● **Work request**
Go through the lines below and copy each one that holds the string "para".

● **Extracted data entries**
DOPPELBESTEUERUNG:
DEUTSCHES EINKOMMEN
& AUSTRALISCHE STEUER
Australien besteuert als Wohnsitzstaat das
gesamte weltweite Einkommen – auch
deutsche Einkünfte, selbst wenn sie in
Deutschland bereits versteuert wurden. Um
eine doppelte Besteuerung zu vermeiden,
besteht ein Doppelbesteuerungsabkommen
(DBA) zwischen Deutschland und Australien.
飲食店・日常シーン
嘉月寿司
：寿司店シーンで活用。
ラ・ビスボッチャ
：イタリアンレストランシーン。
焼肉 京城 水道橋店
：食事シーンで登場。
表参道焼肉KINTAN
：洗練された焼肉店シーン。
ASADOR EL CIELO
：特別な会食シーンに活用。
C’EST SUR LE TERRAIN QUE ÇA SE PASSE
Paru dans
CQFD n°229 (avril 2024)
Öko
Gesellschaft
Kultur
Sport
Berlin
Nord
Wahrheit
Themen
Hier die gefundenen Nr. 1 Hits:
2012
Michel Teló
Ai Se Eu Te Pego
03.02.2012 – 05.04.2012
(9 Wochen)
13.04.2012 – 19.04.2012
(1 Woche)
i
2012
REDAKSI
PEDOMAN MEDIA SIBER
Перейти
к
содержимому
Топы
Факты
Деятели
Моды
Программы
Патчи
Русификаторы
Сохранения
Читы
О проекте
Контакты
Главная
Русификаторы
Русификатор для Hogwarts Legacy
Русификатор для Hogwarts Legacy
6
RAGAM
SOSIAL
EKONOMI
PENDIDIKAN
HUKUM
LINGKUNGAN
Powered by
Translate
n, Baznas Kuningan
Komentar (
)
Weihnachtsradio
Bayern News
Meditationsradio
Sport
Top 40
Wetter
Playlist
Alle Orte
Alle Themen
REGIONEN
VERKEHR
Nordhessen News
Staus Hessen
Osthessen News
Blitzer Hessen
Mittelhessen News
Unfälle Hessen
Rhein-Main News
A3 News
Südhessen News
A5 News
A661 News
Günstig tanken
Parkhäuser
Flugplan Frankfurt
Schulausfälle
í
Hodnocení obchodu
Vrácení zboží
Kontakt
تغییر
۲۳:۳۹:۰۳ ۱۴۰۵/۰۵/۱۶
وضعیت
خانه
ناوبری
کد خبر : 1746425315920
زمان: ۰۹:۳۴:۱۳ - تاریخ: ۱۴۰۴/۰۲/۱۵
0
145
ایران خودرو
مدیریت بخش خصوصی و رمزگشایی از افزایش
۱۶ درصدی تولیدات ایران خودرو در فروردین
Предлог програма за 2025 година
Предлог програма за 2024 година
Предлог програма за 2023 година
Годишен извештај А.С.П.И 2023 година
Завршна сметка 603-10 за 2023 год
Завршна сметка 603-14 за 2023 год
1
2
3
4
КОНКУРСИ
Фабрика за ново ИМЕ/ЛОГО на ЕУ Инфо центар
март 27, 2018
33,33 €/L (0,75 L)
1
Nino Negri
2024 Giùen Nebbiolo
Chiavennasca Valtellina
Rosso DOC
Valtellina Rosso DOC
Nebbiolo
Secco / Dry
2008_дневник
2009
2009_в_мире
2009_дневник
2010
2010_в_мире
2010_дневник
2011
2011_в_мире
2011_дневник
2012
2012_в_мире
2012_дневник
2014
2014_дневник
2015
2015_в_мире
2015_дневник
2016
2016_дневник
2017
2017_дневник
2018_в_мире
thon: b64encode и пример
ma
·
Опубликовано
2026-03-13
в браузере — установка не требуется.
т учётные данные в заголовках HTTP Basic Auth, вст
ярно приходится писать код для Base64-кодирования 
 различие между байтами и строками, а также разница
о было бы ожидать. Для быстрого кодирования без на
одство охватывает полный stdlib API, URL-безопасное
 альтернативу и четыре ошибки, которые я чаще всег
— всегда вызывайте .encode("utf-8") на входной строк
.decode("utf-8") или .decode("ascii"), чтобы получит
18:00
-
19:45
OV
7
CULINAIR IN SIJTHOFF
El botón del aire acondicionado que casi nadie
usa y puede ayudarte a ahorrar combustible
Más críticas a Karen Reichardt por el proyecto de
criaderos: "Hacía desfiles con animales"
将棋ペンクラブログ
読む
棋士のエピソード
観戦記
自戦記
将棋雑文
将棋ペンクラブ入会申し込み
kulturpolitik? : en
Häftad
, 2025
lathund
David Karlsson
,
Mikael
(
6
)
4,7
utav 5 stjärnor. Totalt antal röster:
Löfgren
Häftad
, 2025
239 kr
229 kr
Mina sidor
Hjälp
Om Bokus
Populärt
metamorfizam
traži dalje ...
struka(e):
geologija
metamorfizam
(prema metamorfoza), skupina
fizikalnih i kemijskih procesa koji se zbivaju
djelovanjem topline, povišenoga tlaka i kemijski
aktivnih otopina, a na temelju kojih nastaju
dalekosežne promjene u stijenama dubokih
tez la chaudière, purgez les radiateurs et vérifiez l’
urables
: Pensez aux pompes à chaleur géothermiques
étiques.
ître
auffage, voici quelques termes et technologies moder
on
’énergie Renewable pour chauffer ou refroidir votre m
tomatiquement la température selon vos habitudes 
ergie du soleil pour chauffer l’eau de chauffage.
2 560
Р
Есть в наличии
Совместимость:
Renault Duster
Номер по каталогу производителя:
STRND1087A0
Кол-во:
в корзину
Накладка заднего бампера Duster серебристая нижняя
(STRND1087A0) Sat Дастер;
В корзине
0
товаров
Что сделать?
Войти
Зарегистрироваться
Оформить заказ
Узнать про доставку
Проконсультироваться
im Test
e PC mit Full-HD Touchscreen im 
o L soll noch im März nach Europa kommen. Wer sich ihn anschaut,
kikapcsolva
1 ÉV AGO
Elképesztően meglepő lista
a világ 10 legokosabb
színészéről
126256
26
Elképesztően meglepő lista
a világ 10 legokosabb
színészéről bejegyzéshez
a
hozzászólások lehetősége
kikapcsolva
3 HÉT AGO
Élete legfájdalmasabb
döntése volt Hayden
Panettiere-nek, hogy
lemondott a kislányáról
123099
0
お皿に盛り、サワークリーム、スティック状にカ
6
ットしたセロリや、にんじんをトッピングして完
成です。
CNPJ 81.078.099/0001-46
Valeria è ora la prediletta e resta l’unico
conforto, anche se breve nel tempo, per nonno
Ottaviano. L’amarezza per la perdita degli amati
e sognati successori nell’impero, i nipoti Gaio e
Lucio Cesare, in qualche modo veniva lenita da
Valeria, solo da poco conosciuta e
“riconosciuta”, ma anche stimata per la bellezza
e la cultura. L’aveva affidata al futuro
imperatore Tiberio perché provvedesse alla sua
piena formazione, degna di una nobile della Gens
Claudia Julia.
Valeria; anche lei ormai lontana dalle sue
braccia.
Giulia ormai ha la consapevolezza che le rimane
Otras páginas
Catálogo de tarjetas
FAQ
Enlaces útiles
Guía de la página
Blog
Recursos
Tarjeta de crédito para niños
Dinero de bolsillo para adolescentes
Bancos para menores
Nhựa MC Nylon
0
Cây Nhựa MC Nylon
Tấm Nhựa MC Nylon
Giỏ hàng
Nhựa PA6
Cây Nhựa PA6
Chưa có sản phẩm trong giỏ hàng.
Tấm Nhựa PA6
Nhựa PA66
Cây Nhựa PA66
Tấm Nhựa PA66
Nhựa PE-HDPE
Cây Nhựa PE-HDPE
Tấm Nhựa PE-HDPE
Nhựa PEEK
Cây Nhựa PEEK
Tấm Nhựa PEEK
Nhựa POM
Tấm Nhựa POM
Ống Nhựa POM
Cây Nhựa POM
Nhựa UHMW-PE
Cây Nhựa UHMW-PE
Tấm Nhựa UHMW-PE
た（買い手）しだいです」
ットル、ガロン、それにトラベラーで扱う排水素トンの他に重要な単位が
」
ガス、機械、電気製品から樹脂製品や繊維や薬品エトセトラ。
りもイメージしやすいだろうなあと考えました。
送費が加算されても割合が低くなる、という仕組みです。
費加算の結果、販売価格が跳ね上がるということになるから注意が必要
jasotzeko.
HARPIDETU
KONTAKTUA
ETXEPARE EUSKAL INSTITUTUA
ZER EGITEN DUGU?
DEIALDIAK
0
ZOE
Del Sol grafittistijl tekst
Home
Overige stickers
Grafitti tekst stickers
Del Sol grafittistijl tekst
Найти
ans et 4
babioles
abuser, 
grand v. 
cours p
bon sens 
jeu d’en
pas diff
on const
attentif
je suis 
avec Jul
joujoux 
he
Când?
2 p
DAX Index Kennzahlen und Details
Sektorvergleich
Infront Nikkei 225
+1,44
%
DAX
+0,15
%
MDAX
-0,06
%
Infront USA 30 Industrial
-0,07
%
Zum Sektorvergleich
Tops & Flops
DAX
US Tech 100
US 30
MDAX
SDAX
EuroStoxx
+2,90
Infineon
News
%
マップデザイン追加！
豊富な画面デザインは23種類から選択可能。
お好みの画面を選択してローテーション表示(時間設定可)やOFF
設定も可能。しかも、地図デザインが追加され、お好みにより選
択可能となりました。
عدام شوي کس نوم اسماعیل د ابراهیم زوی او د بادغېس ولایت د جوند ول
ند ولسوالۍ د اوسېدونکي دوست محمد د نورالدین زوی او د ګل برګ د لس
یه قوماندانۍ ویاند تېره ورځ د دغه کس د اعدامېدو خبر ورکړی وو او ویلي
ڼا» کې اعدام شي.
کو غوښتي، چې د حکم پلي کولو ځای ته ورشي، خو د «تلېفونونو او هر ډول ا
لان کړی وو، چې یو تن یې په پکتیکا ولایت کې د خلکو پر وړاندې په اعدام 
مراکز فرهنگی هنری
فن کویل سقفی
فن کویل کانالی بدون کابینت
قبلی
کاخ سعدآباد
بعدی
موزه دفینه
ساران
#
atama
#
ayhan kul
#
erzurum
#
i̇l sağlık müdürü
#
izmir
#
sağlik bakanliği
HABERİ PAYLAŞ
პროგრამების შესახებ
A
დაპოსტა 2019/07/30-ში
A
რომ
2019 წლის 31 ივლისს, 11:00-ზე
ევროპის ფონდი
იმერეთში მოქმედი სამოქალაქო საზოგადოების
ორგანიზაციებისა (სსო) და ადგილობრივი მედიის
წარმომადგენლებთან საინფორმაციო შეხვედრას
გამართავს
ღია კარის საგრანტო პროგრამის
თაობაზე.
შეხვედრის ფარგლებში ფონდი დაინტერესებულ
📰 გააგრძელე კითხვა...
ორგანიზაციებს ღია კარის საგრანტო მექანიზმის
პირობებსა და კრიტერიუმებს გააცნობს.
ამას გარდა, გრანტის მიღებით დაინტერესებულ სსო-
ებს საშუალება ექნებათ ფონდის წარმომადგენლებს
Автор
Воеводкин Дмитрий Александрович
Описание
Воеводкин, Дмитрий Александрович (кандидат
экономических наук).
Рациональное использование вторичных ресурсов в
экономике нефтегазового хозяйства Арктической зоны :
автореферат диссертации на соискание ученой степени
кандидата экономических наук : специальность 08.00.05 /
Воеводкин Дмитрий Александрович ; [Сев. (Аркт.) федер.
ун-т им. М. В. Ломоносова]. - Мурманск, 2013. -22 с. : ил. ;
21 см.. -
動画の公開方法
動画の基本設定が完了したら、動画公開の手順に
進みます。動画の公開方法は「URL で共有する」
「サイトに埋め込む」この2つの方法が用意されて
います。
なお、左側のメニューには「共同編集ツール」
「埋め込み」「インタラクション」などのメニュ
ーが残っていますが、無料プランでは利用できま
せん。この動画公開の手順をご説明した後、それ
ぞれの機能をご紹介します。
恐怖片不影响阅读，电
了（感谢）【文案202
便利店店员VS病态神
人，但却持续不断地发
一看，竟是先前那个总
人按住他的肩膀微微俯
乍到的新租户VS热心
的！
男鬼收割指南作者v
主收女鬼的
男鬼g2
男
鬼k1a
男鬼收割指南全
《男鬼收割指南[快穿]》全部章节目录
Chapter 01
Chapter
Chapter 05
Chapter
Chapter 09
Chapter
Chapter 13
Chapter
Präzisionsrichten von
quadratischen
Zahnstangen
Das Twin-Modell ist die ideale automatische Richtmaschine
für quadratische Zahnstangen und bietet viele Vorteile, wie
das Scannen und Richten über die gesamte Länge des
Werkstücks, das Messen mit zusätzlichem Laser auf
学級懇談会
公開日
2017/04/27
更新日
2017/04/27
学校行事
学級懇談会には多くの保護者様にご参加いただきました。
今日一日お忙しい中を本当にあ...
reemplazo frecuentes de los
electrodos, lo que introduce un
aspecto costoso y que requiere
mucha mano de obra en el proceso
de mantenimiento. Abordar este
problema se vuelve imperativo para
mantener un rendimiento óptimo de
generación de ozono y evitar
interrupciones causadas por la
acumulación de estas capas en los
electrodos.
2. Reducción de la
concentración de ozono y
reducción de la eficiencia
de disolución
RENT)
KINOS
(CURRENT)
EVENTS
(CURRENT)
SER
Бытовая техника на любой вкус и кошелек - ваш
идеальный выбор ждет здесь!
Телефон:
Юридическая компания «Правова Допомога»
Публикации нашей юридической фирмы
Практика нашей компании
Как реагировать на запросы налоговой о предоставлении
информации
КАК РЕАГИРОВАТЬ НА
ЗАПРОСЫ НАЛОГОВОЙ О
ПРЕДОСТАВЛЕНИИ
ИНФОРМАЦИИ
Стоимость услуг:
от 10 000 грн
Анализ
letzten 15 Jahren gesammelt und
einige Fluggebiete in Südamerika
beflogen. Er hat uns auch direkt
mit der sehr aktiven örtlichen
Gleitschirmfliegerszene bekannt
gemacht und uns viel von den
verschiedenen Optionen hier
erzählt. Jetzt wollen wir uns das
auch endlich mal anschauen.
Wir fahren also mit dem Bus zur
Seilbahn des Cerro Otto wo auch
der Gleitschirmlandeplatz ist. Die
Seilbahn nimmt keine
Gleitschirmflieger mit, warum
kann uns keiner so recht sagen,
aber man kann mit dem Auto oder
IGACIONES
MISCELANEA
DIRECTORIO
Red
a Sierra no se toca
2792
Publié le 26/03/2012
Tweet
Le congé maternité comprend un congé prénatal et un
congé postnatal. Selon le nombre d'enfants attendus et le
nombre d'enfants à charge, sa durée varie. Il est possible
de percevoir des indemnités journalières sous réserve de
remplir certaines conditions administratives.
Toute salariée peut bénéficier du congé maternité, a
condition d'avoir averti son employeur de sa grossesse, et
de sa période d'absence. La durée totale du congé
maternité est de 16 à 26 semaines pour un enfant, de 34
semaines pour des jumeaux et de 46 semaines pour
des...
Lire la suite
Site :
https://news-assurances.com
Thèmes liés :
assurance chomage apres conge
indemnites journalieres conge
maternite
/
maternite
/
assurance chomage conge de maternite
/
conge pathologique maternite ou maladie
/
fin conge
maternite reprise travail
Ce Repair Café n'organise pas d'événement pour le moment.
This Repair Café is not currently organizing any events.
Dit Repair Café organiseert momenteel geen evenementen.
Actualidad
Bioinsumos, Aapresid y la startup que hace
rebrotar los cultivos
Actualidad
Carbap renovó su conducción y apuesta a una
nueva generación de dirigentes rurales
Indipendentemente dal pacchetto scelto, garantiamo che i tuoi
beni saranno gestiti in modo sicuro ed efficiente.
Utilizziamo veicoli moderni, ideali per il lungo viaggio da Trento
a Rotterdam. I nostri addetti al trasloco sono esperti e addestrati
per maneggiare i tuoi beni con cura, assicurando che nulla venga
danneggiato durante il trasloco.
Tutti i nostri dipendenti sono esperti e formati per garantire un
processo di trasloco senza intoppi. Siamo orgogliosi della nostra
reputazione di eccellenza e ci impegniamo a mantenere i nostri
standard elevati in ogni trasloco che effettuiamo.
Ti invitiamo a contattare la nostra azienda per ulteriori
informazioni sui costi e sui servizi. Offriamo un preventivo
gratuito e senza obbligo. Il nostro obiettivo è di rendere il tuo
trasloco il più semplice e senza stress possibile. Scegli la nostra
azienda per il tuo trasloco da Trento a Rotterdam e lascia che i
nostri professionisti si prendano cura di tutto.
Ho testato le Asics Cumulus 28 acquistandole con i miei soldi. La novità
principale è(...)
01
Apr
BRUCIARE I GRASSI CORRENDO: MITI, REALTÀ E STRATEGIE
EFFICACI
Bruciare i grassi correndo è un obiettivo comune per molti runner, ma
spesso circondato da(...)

● **Written response**
Tarjeta de crédito para niños
Dinero de bolsillo para adolescentes
Bancos para menores
problema se vuelve imperativo para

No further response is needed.